Pensémoslo así. Una mujer, esta mujer —la líder política más importante de la historia argentina actual, a años luz de todos los demás—, renunciando voluntariamente a cargos y fueros, o sea desnudándose de toda protección externa, empezando por las legales, y exponiéndose a la vista del pueblo entero, diciendo: "Acá estoy. Métame presa o máteme". Pero al hacer semejante cosa, esta mujer produjo una realidad extra: le habló directamente al macho a quien considera responsable último de esta situación, lo nombró muchas veces —Magnetto, Magnetto, Magnetto, nunca lo había mencionado tanto, en ningún discurso—, y al identificarlo repetidamente para que nadie olvide su nombre, lo emplazó a salir a la intemperie. A abandonar su zona de confort. A mostrarse ante la luz, ser visto y por ende juzgado por el pueblo. (Dicho sea de paso, el tipo no necesitaría de maquillaje alguno para interpretar a Drácula a la perfección.)
Lo que hizo Cristina fue blanquear el duelo entre los dos protagonistas de esta historia, pero de tal modo que transcurra al sol. Conminando al adversario a hacerse cargo de su responsabilidad, a dar la cara. Por supuesto, el poder de Magnetto sigue siendo inmensamente superior al de Cristina. Pero ahora que ya no cuenta con el anonimato del que dependía parte de su impunidad —en estos días, Magnetto se convirtió en trending topic de Twitter durante largo rato, algo que imagino que se repetirá—, ahora que todos sabemos a quién mirar si pasa lo que puede pasar, mi sensación es que el duelo entre la mujer amada por millones y el macho sin más respaldo que la fuerza bruta del dinero y las voluntades que compró ya no es tan desigual.
Como a la ciencia histórica le gusta desafiar a los creadores de ficciones, sugiriendo que es más inventiva que todos nosotros (tiene razón, pero no se lo digan), se sumó al juego un elemento con el que no contábamos. Lo produjo un personaje que ya había aparecido en esta trama, como quien no quiere la cosa. Poco después del discurso de Cristina, el Indio Solari —que de él se trata, del dueño de Mi perro Dinamita— subió un mensaje a las redes.

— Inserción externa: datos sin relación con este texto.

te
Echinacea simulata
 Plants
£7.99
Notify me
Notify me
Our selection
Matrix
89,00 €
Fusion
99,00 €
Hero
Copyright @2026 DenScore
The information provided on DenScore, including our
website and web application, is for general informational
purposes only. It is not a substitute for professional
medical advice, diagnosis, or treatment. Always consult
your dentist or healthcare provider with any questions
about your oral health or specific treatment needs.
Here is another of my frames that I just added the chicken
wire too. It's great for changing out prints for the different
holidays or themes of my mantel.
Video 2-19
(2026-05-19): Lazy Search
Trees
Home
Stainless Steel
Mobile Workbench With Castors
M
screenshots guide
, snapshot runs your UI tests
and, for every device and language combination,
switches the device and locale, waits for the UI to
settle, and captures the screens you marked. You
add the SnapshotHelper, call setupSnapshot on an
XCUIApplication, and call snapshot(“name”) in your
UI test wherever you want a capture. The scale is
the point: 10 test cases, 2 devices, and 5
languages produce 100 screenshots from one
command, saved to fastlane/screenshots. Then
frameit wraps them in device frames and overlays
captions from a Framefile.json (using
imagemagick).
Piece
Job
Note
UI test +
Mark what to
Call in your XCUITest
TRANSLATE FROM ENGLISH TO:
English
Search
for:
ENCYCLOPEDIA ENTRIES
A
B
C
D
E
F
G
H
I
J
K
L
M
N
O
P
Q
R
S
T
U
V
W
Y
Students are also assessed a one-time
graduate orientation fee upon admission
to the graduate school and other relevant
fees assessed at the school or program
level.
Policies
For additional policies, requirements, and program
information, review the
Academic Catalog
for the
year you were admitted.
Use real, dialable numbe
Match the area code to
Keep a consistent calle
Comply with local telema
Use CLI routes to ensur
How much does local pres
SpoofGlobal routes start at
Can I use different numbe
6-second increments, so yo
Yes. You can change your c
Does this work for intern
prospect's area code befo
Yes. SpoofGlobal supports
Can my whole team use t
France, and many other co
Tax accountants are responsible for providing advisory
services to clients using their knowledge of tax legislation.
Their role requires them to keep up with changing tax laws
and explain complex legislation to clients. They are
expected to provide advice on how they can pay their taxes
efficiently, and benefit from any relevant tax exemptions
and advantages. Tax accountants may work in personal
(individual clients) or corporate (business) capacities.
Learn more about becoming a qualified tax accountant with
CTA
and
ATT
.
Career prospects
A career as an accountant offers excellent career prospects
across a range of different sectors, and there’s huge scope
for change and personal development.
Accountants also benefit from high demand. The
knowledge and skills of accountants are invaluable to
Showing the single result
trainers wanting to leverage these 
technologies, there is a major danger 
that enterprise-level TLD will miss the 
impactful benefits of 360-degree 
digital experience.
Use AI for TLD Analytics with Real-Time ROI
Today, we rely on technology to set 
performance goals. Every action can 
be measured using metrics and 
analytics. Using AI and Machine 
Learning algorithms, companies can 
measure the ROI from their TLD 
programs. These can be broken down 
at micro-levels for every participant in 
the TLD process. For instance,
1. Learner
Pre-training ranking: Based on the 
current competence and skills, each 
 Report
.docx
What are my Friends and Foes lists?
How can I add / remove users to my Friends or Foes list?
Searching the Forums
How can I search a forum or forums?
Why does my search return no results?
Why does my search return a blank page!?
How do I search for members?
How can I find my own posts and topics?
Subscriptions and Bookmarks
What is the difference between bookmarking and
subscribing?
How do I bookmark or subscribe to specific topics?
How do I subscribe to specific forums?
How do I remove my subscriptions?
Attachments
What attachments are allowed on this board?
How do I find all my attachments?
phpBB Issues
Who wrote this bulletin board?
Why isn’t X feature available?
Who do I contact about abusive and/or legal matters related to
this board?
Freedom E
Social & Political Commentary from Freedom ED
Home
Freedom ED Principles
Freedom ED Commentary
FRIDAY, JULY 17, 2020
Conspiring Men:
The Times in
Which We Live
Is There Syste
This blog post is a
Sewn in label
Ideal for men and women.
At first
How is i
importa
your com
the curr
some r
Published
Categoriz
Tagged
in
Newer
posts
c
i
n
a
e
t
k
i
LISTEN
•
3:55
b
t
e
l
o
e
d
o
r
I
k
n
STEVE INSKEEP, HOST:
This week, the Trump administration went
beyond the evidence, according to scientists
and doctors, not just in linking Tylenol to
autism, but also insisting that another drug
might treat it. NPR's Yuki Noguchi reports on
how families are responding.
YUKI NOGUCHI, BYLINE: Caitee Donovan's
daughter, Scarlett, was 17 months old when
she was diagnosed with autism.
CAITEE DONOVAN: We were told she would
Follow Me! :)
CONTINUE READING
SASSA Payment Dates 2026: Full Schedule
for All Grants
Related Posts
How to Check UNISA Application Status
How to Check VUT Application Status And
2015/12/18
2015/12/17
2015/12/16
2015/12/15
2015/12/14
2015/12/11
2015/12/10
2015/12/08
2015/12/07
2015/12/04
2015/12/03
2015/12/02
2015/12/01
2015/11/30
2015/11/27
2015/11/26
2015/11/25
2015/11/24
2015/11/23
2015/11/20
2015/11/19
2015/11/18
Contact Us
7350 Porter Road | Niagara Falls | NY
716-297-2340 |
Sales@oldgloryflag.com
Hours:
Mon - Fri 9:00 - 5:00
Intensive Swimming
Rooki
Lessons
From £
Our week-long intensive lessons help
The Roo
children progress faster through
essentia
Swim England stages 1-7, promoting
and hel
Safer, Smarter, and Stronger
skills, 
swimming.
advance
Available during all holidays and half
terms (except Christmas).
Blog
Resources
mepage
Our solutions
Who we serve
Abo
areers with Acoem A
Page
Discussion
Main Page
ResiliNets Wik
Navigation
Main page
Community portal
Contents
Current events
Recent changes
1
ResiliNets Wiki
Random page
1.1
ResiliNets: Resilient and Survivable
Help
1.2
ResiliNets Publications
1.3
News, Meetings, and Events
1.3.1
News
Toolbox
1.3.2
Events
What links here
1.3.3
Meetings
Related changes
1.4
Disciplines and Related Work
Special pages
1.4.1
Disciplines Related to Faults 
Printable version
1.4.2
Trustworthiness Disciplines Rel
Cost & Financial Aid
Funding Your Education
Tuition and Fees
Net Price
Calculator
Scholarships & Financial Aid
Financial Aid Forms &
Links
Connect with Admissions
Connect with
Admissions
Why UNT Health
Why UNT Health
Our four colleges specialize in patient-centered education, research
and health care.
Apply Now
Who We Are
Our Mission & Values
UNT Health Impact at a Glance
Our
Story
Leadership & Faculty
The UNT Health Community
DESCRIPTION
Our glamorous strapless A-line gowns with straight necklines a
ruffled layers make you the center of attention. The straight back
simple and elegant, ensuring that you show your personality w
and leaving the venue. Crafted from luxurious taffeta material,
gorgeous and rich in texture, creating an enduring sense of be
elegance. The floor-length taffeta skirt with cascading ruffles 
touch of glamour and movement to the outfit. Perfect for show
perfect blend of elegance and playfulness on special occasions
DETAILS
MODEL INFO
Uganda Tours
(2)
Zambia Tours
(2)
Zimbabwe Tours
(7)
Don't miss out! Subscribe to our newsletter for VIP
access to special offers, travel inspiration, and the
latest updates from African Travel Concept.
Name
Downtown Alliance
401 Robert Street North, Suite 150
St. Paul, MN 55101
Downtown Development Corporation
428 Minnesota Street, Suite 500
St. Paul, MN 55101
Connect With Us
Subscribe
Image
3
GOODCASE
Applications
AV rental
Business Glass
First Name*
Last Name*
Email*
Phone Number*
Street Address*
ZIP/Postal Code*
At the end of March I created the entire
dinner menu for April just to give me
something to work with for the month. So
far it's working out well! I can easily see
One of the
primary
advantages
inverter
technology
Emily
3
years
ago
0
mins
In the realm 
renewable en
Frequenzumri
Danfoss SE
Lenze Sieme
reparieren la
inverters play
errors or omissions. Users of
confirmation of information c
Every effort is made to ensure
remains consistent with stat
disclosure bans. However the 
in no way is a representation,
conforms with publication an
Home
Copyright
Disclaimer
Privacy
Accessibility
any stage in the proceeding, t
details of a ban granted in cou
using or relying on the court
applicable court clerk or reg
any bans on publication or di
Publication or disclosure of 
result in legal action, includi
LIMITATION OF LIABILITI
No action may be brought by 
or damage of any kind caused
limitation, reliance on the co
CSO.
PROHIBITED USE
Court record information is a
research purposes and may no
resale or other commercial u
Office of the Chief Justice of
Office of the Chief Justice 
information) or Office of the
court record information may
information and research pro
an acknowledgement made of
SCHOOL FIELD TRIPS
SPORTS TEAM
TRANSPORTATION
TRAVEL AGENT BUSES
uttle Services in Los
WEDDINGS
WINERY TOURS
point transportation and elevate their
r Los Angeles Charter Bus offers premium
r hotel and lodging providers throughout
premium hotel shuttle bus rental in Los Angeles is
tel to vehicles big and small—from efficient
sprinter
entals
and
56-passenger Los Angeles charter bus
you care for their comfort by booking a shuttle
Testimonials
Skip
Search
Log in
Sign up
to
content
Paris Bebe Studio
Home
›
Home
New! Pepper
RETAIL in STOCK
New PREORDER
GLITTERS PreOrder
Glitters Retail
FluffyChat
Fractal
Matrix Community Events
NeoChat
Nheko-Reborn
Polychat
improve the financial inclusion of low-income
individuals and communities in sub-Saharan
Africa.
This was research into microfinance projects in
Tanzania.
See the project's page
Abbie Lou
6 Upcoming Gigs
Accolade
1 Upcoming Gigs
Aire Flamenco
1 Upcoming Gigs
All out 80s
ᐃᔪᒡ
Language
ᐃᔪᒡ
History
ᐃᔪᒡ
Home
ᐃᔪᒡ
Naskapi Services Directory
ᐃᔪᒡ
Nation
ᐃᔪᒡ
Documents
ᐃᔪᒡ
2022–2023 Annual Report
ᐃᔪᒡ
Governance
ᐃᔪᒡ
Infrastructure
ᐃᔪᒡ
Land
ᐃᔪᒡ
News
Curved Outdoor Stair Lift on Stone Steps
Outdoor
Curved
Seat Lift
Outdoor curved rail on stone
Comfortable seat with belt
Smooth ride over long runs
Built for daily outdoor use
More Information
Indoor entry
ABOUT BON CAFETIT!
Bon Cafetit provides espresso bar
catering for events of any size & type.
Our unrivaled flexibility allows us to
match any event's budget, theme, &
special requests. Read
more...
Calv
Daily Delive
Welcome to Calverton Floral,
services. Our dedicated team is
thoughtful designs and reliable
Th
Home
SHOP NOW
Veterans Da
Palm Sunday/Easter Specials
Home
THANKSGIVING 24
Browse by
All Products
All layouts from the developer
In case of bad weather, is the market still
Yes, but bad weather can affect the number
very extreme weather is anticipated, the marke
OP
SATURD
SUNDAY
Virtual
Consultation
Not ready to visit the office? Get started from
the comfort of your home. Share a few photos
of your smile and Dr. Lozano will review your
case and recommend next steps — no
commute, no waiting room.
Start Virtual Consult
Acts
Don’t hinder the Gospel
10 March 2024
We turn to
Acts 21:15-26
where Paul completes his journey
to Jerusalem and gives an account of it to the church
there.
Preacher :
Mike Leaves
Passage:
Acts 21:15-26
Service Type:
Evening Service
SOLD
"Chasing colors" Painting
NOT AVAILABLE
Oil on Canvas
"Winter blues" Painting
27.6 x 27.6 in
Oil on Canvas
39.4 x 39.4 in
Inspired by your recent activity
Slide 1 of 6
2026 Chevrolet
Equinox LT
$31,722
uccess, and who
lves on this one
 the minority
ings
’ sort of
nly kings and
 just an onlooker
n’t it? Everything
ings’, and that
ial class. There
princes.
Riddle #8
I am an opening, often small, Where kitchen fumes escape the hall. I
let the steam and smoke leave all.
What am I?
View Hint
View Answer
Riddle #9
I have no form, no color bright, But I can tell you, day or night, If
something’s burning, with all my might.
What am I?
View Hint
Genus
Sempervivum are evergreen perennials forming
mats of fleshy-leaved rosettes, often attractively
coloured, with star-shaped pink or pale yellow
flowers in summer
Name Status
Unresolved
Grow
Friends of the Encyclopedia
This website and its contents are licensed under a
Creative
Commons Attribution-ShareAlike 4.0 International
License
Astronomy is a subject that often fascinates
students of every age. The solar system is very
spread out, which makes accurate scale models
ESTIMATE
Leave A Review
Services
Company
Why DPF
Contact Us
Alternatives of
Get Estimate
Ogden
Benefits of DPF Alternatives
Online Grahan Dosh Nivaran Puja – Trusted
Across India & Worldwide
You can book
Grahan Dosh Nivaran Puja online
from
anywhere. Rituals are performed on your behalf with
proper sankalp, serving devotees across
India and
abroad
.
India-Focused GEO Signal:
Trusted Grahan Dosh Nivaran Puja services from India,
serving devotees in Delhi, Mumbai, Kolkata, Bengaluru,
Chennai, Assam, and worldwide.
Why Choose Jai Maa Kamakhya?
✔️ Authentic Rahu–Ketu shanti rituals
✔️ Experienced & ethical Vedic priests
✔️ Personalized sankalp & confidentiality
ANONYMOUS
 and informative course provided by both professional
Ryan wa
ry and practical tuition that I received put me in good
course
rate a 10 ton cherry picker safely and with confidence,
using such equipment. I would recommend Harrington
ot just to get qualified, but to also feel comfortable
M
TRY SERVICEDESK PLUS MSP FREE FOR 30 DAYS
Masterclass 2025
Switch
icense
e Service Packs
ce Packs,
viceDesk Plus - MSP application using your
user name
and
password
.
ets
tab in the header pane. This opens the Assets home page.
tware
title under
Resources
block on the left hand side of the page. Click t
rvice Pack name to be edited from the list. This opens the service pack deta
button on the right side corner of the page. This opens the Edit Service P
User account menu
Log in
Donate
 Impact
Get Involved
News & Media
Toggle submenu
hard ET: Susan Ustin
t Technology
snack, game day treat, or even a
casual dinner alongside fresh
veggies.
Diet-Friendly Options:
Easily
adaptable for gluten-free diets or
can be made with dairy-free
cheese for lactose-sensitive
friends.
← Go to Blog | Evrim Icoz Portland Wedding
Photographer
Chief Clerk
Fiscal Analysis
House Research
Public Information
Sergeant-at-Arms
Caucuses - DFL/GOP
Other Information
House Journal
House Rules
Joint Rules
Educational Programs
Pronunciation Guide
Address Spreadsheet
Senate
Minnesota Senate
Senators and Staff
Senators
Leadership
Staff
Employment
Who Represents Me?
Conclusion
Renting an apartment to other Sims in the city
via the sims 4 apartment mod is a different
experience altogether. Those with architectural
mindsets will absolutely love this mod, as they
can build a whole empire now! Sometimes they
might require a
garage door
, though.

Para la popular el Indio es ante todo voz y palabras, pero en este caso lo que produjo y difundió fue apenas una imagen, sin texto ni bajada alguna. Muy simple pero poderosa, que expresa visualmente lo que Cristina había querido explicar con todas las letras. De fondo están los colores de la bandera argentina, las dos franjas celestes y la banda blanca entre ellas. Pero en el centro, donde estamos habituados a ver el sol, no hay sol sino una mano negra.
De eso trata todo esto. Lo que está por dirimirse es si vamos a seguir enarbolando la bandera nacional o si debería ondear sobre los pabellones la admisión de nuestra derrota ante un poder antidemocrático.
El 10 de diciembre de 2023 se cumplirán 40 años del retorno de la democracia, la fecha en que Alfonsín asumió la primera de las presidencias post-dictatoriales. Nos resta un año, exactamente, para decidir si ese día tendremos o no algo que festejar. En este atolladero, revisando el monumental ensayo que le dedica a la obra de Shakespeare, me quedé colgado de una idea que plantea Harold Goddard. Para este crítico, la vigencia de Hamlet se debe a que sigue siendo una alegoría de nuestro tiempo. El drama humano estaría definido por este enfrentamiento: "Imaginación o violencia... no hay otra alternativa".
Ustedes, ¿de qué lado de la mecha están?